[INSTRUCTIONS FOR THE TASK]
Copy every line of the data that includes the string "Kundenservice".

THE RECORDS Start Marker

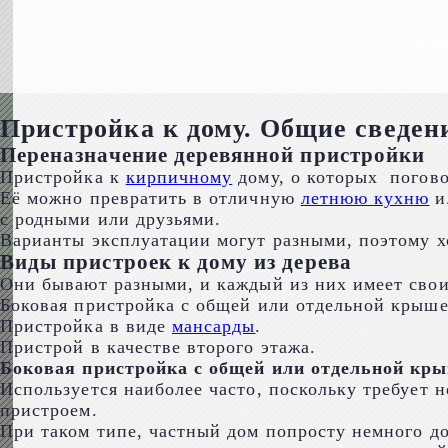
ЭТА
Пристройка к дому. Общие сведен
Переназначение деревянной пристройки
Пристройка к
кирпичному
дому, о которых погово
Её можно превратить в отличную
летнюю кухню
и
с родными или друзьями.
Варианты эксплуатации могут разными, поэтому хо
Виды пристроек к дому из дерева
Они бывают разными, и каждый из них имеет свои
Боковая пристройка с общей или отдельной крыше
Пристройка в виде
мансарды
.
Пристрой в качестве второго этажа.
Боковая пристройка с общей или отдельной кр
Используется наиболее часто, поскольку требует 
пристроем.
При таком типе, частный дом попросту немного до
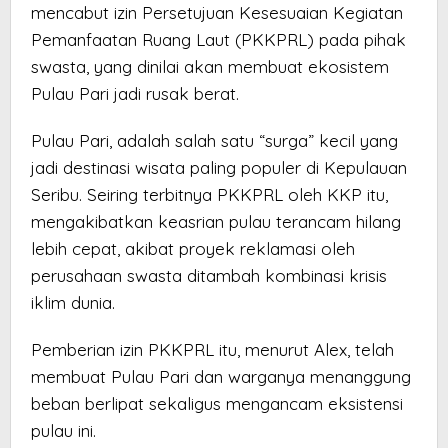
mencabut izin Persetujuan Kesesuaian Kegiatan
Pemanfaatan Ruang Laut (PKKPRL) pada pihak
swasta, yang dinilai akan membuat ekosistem
Pulau Pari jadi rusak berat.
Pulau Pari, adalah salah satu “surga” kecil yang
jadi destinasi wisata paling populer di Kepulauan
Seribu. Seiring terbitnya PKKPRL oleh KKP itu,
mengakibatkan keasrian pulau terancam hilang
lebih cepat, akibat proyek reklamasi oleh
perusahaan swasta ditambah kombinasi krisis
iklim dunia.
Pemberian izin PKKPRL itu, menurut Alex, telah
membuat Pulau Pari dan warganya menanggung
beban berlipat sekaligus mengancam eksistensi
pulau ini.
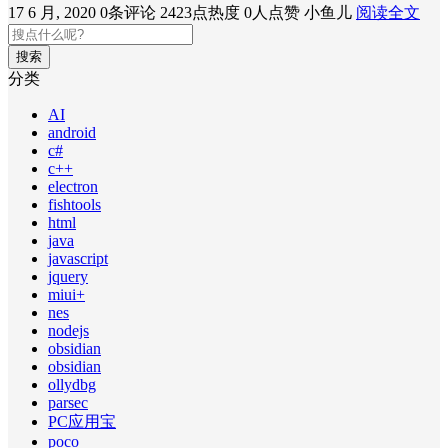
17 6 月, 2020
0条评论
2423点热度
0人点赞
小鱼儿
阅读全文
搜索
分类
AI
android
c#
c++
electron
fishtools
html
java
javascript
jquery
miui+
nes
nodejs
obsidian
obsidian
ollydbg
parsec
PC应用宝
poco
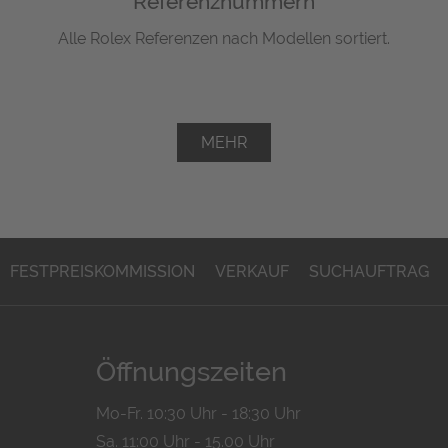
Referenznummern
Alle Rolex Referenzen nach Modellen sortiert.
MEHR
FESTPREISKOMMISSION
VERKAUF
SUCHAUFTRAG
Öffnungszeiten
Mo-Fr. 10:30 Uhr - 18:30 Uhr
Sa. 11:00 Uhr - 15.00 Uhr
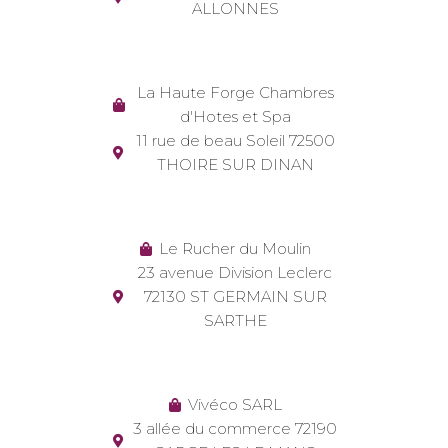
ALLONNES
La Haute Forge Chambres
d'Hotes et Spa
11 rue de beau Soleil 72500
THOIRE SUR DINAN
Le Rucher du Moulin
23 avenue Division Leclerc
72130 ST GERMAIN SUR
SARTHE
Vivéco SARL
3 allée du commerce 72190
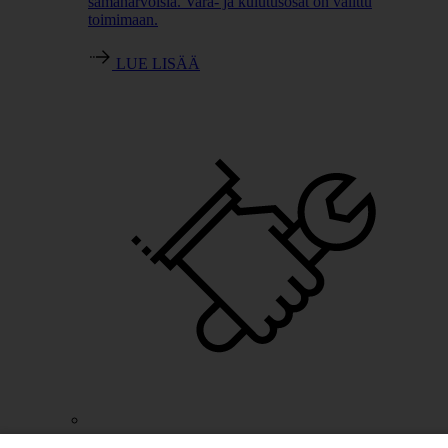
samanarvoisia. Vara- ja kulutusosat on valittu
toimimaan.
LUE LISÄÄ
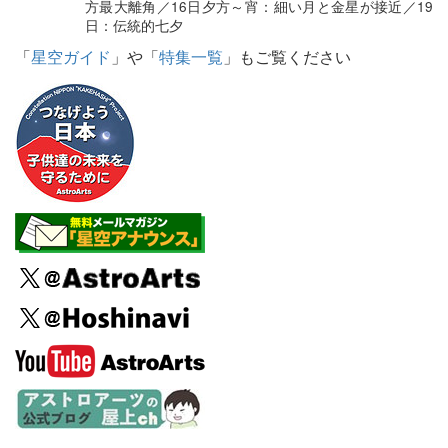
方最大離角／16日夕方～宵：細い月と金星が接近／19
日：伝統的七夕
「
星空ガイド
」や「
特集一覧
」もご覧ください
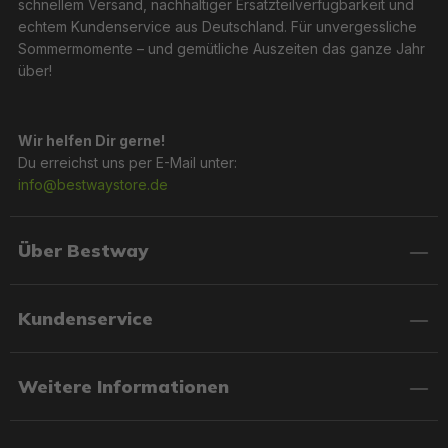
schnellem Versand, nachhaltiger Ersatzteilverfügbarkeit und
echtem Kundenservice aus Deutschland. Für unvergessliche
Sommermomente – und gemütliche Auszeiten das ganze Jahr
über!
Wir helfen Dir gerne!
Du erreichst uns per E-Mail unter:
info@bestwaystore.de
Über Bestway
Kundenservice
Weitere Informationen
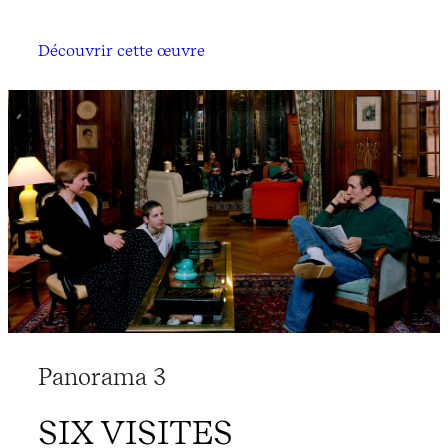
Découvrir cette œuvre
Panorama 3
SIX VISITES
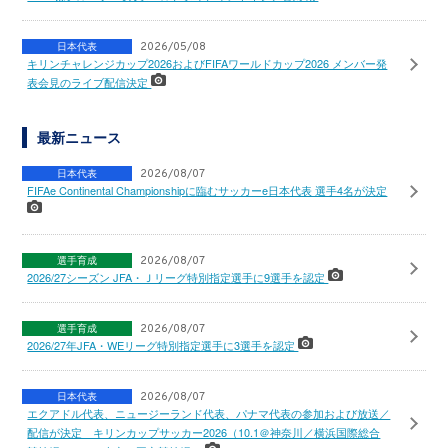
日本代表
2026/05/08
キリンチャレンジカップ2026およびFIFAワールドカップ2026 メンバー発
表会見のライブ配信決定
最新ニュース
日本代表
2026/08/07
FIFAe Continental Championshipに臨むサッカーe日本代表 選手4名が決定
選手育成
2026/08/07
2026/27シーズン JFA・Ｊリーグ特別指定選手に9選手を認定
選手育成
2026/08/07
2026/27年JFA・WEリーグ特別指定選手に3選手を認定
日本代表
2026/08/07
エクアドル代表、ニュージーランド代表、パナマ代表の参加および放送／
配信が決定 キリンカップサッカー2026（10.1＠神奈川／横浜国際総合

THE RECORDS End Marker

[RESPONSE BOX]
echtem Kundenservice aus Deutschland. Für unvergessliche
Kundenservice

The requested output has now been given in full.